The psoas major is a hip flexor muscle that wraps around your pelvis from your lower back to the lower part of your pelvis at the inner thigh of both legs. It is the only muscle that connects the upper body to the lower body and is responsible for bringing the upper thigh toward the torso or vice versa. It is also a lower back stabilizer that helps to "buttress" the lower spine and maintain pelvic neutrality.

Sitting for extended periods can cause the psoas muscle to shorten and tighten. This can lead to a tilting forward and down of the pelvis, increasing the compressive force on the lower back, and possibly causing lower back and hip pain. If your psoas muscle is tight, you may experience pain when lifting your leg as if to step up a staircase.
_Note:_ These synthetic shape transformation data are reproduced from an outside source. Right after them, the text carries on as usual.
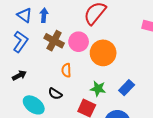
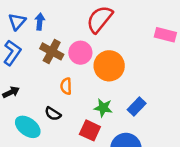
blue triangle: (24, 15) -> (17, 22), turned 35

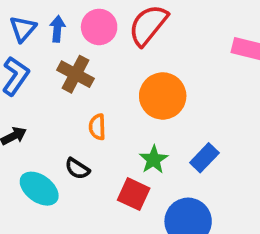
pink circle: (80, 53) -> (99, 27), moved
green star: (103, 108) -> (154, 160), turned 30

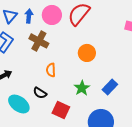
orange circle: (163, 96) -> (87, 53), size x0.7
red square: (134, 194) -> (61, 110), moved

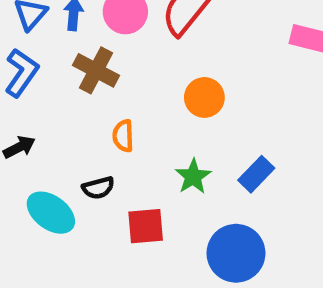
black semicircle: (40, 93) -> (98, 188), turned -48
red square: (61, 110) -> (146, 226), turned -30

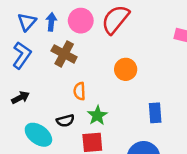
blue rectangle: (256, 174) -> (155, 113), turned -48
green star: (193, 176) -> (97, 115), moved

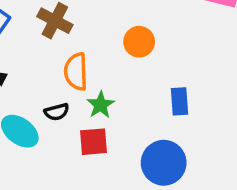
orange semicircle: (79, 91) -> (76, 72), size x1.5

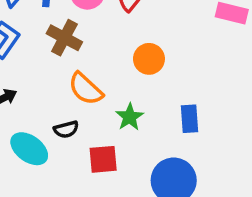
orange semicircle: (76, 72) -> (86, 89), turned -45
green star: (101, 105) -> (130, 117), moved

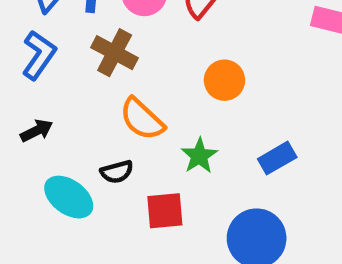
blue rectangle: (189, 119) -> (277, 158), turned 64

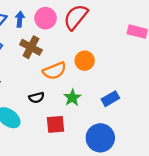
orange semicircle: (142, 119) -> (54, 71), moved, turned -65
black semicircle: (117, 172) -> (37, 98), moved

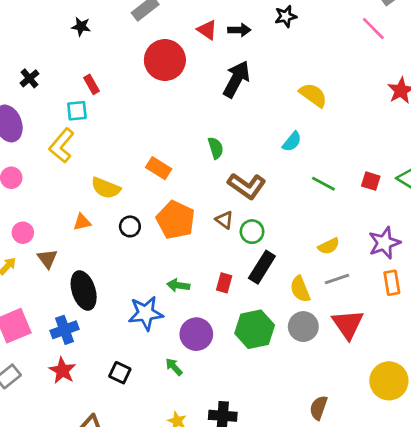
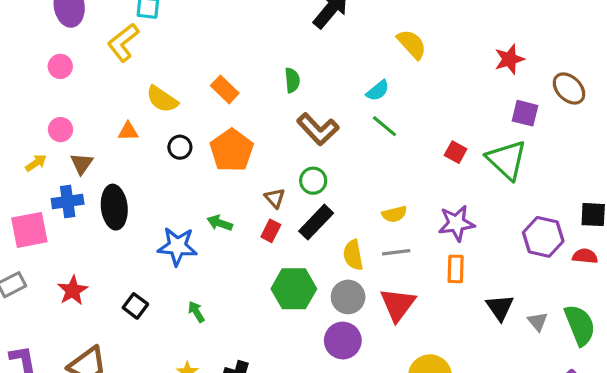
green line: (323, 184) -> (384, 126), moved
brown triangle: (224, 220) -> (275, 198), moved
blue cross: (65, 330) -> (68, 201), moved
purple circle: (196, 334) -> (343, 341), moved

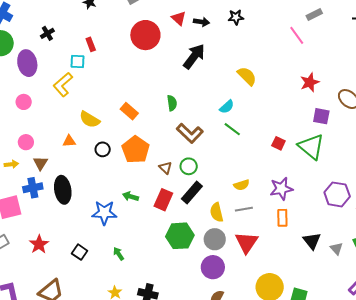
yellow arrow: (36, 163) -> (11, 164), turned 32
brown triangle: (275, 198) -> (165, 168), moved
red rectangle: (271, 231) -> (163, 200), size x1.5

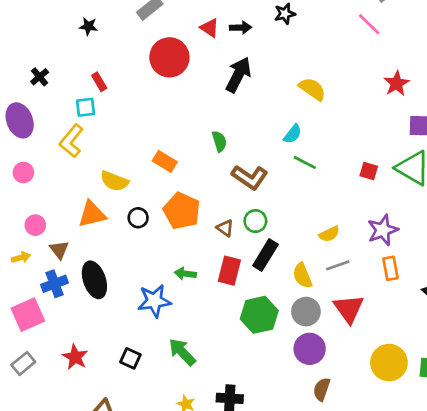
orange triangle: (69, 141) -> (92, 214), size x1.6
green arrow: (119, 254) -> (182, 352), size x1.6

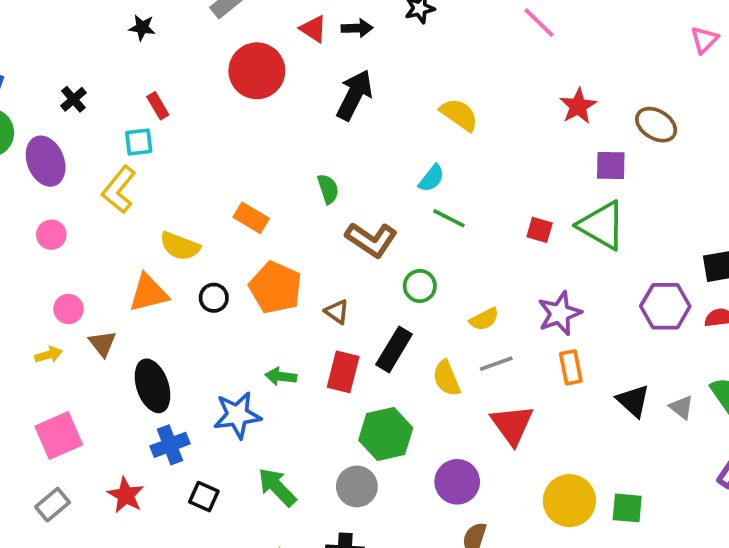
green circle: (255, 221) -> (420, 286), moved
blue cross: (54, 284) -> (170, 445), moved
gray circle: (306, 312) -> (357, 486), moved

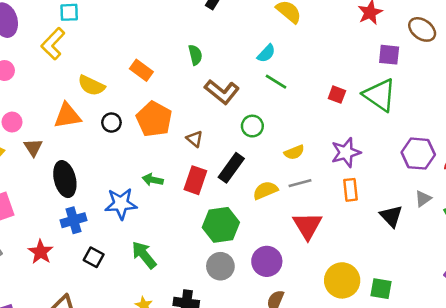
yellow semicircle: (446, 378) -> (265, 190), turned 85
gray triangle: (681, 407) -> (423, 199), moved, turned 42
gray circle: (357, 486) -> (220, 266), moved

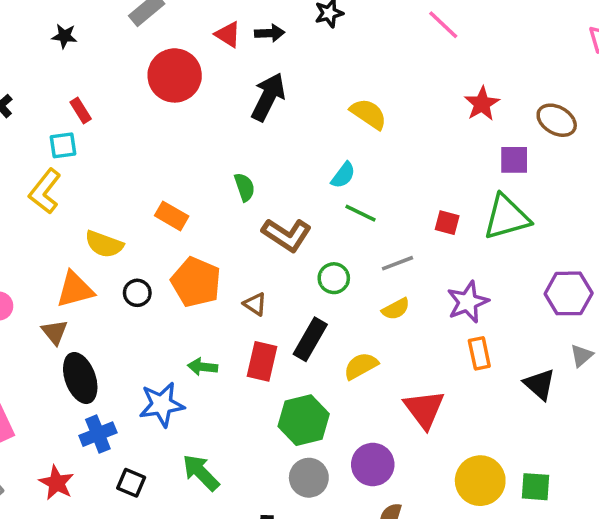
green triangle: (380, 95) -> (507, 217), turned -45
brown triangle: (33, 147) -> (55, 332), moved
gray line: (300, 183) -> (397, 263), moved

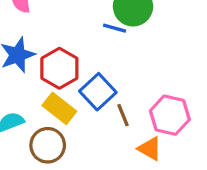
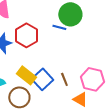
red hexagon: (59, 68) -> (26, 35), moved
blue square: (98, 92) -> (42, 79), moved

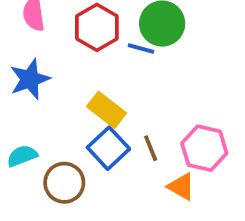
red hexagon: (26, 35) -> (97, 27), moved
yellow rectangle: (26, 75) -> (107, 110), moved

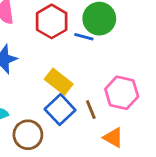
pink hexagon: (204, 148) -> (122, 93), moved

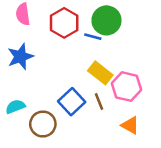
yellow rectangle: (59, 82) -> (100, 73), moved
orange triangle: (113, 138) -> (130, 125), moved

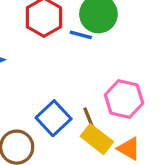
yellow rectangle: (100, 73) -> (97, 139), moved

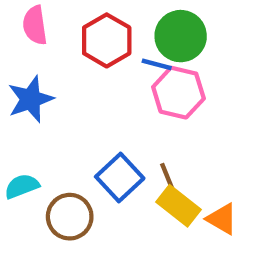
pink hexagon: (124, 99) -> (178, 93), moved

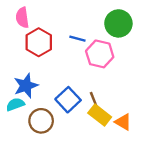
green circle: (181, 36) -> (118, 23), moved
red hexagon: (107, 40) -> (39, 42), moved
blue line: (157, 64) -> (77, 39), moved
blue star: (31, 99) -> (26, 86), moved

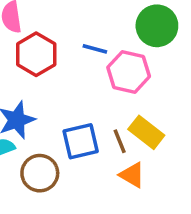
blue square: (68, 100) -> (81, 141), turned 30
yellow rectangle: (100, 115) -> (146, 132), moved
orange triangle: (123, 122) -> (132, 175), moved

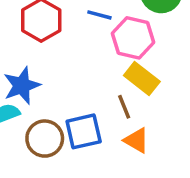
yellow rectangle: (146, 132) -> (142, 78), moved
blue square: (81, 141) -> (84, 131), moved

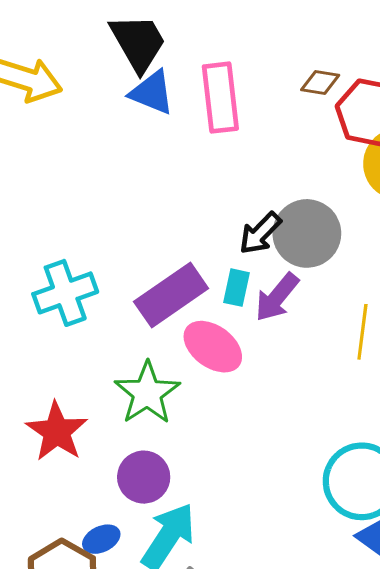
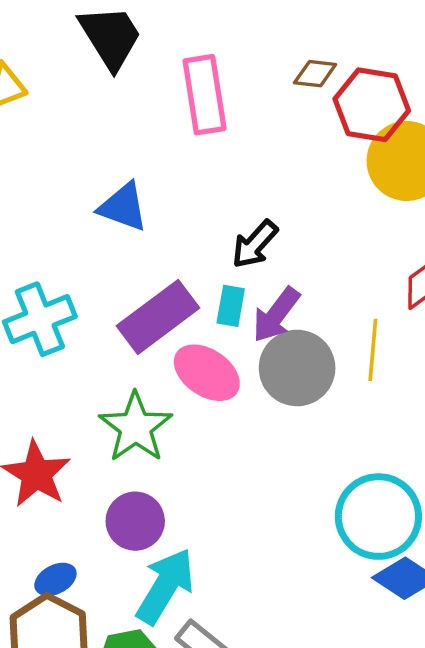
blue triangle: (152, 93) -> (123, 207), moved
gray circle: (307, 233) -> (297, 368), moved
blue ellipse: (101, 539) -> (55, 579), moved

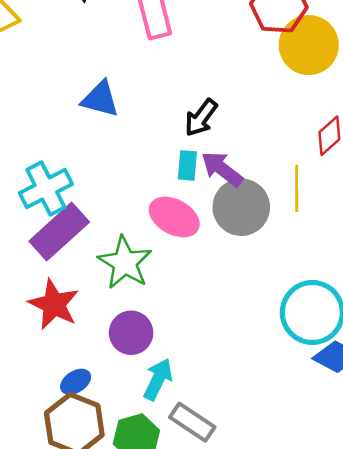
purple arrow: (276, 315) -> (222, 169), turned 96
purple rectangle: (158, 317) -> (59, 232), moved
cyan arrow: (165, 586) -> (158, 379), size x0.7

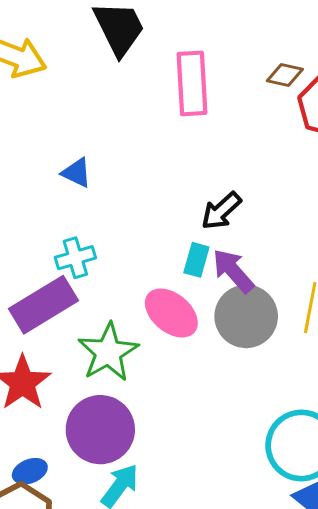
blue triangle: (100, 99) -> (77, 173), moved, size x0.7
cyan cross: (46, 189) -> (75, 258), moved, size x0.7
purple circle: (131, 333) -> (100, 430), size x1.4

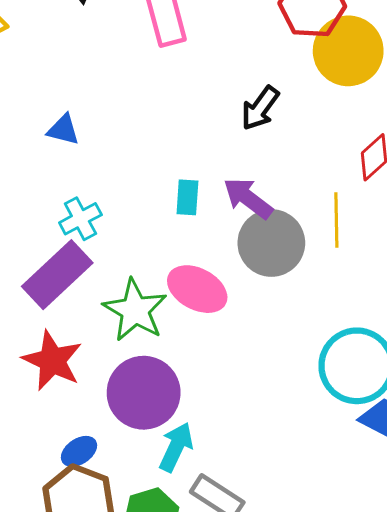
black arrow: (221, 211) -> (260, 108), moved
cyan rectangle: (196, 260) -> (187, 197), moved
pink ellipse: (171, 313) -> (197, 289), moved

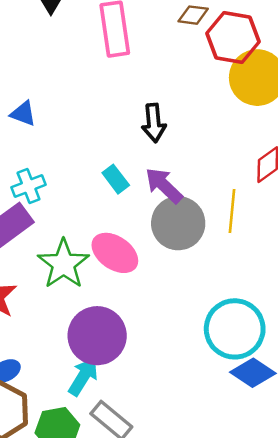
black arrow: (260, 108) -> (154, 123), moved, turned -48
cyan rectangle: (187, 197) -> (116, 179), turned -48
purple circle: (144, 393) -> (97, 336), moved

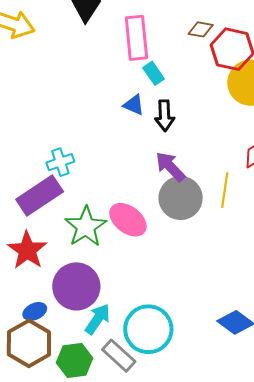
blue triangle: (23, 114) -> (134, 105), moved
cyan rectangle: (116, 179) -> (154, 73), moved
cyan circle: (235, 329) -> (148, 329), moved
purple circle: (97, 336) -> (76, 286), moved

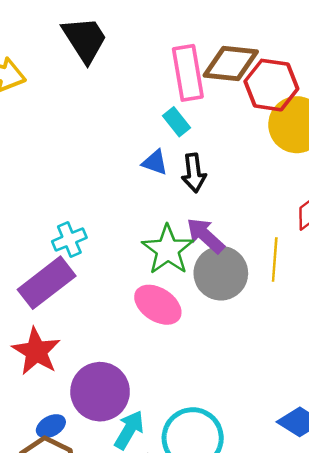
brown diamond: (201, 29) -> (231, 63), size x1.8
pink rectangle: (136, 38) -> (188, 73), moved
green star: (86, 227) -> (168, 250), moved

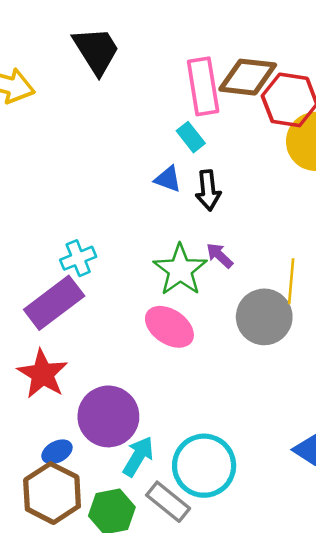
purple arrow: (205, 236) -> (220, 256), size x0.7
gray circle: (221, 273) -> (264, 317), moved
There are various exercises that can help lengthen the psoas muscle, including:

- Lying on your back, lifting one knee to the side of your abdomen, and hugging it gently with both hands while letting the other leg hang.

- Placing your right foot on a stool, chair, or sofa, then leaning forward and pressing your torso into your right knee while elongating the back leg.

- Using a QL Claw massage tool to massage your psoas muscle.

- Performing a low lunge with a twist by stepping back with your right leg and bringing your right knee forward with both hands on the floor.